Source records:
• • • • • • •
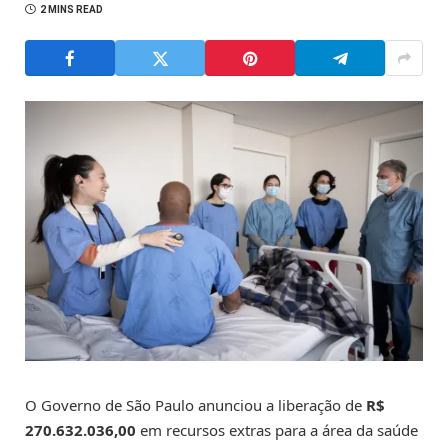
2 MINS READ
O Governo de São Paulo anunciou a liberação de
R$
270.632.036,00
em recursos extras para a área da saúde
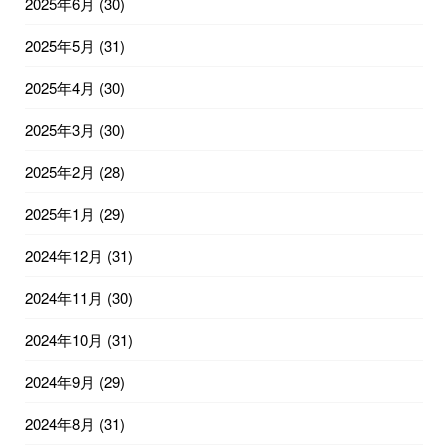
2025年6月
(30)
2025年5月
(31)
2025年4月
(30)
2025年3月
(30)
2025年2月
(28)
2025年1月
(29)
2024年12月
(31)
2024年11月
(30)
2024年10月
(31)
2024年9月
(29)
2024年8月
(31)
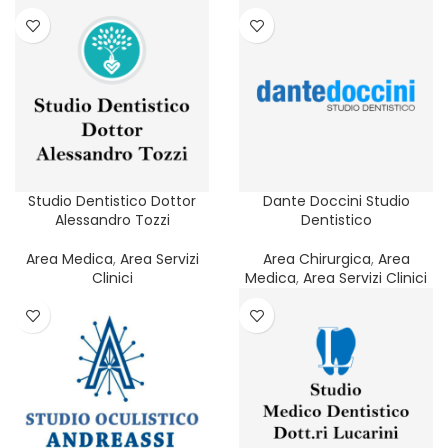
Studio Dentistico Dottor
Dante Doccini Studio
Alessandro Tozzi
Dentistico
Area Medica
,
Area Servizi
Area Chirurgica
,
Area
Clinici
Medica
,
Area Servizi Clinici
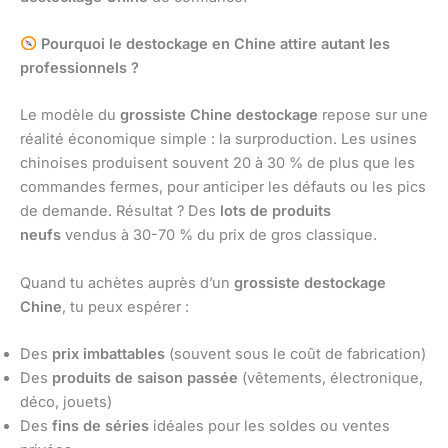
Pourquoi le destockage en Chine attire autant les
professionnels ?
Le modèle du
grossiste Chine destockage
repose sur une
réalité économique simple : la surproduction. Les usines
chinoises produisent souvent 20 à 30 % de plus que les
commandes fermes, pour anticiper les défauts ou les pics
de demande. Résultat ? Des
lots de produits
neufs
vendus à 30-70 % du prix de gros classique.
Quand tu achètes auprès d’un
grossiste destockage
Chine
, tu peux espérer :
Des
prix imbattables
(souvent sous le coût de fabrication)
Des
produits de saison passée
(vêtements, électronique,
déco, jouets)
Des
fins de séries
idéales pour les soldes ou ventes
• • • • • • •
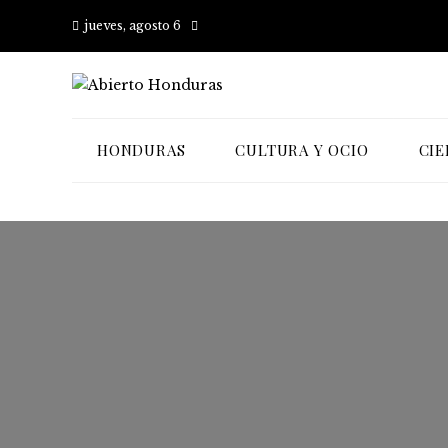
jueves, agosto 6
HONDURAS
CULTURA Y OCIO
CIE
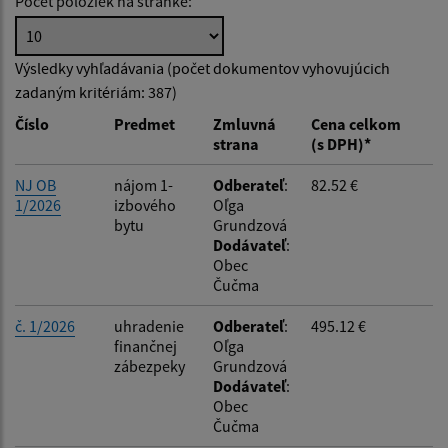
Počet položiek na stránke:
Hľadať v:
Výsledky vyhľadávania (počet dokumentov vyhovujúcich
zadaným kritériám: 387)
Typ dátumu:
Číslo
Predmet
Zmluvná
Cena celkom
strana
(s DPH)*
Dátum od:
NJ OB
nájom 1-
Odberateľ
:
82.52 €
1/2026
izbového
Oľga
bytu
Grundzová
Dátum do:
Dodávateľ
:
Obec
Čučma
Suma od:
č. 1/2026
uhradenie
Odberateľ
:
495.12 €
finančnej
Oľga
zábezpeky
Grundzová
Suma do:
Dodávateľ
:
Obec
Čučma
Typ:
• • • • • • •
## EXERCISE GOAL
Starting at the line above with "2 MINS READ", output every line exactly up to and including the line with "idéales pour les soldes ou ventes", but none of the pictures.

## ANSWER TO THE EXERCISE
2 MINS READ
O Governo de São Paulo anunciou a liberação de
R$
270.632.036,00
em recursos extras para a área da saúde
2025年6月
(30)
2025年5月
(31)
2025年4月
(30)
2025年3月
(30)
2025年2月
(28)
2025年1月
(29)
2024年12月
(31)
2024年11月
(30)
2024年10月
(31)
2024年9月
(29)
2024年8月
(31)
Studio Dentistico Dottor
Dante Doccini Studio
Alessandro Tozzi
Dentistico
Area Medica
,
Area Servizi
Area Chirurgica
,
Area
Clinici
Medica
,
Area Servizi Clinici
Pourquoi le destockage en Chine attire autant les
professionnels ?
Le modèle du
grossiste Chine destockage
repose sur une
réalité économique simple : la surproduction. Les usines
chinoises produisent souvent 20 à 30 % de plus que les
commandes fermes, pour anticiper les défauts ou les pics
de demande. Résultat ? Des
lots de produits
neufs
vendus à 30-70 % du prix de gros classique.
Quand tu achètes auprès d’un
grossiste destockage
Chine
, tu peux espérer :
Des
prix imbattables
(souvent sous le coût de fabrication)
Des
produits de saison passée
(vêtements, électronique,
déco, jouets)
Des
fins de séries
idéales pour les soldes ou ventes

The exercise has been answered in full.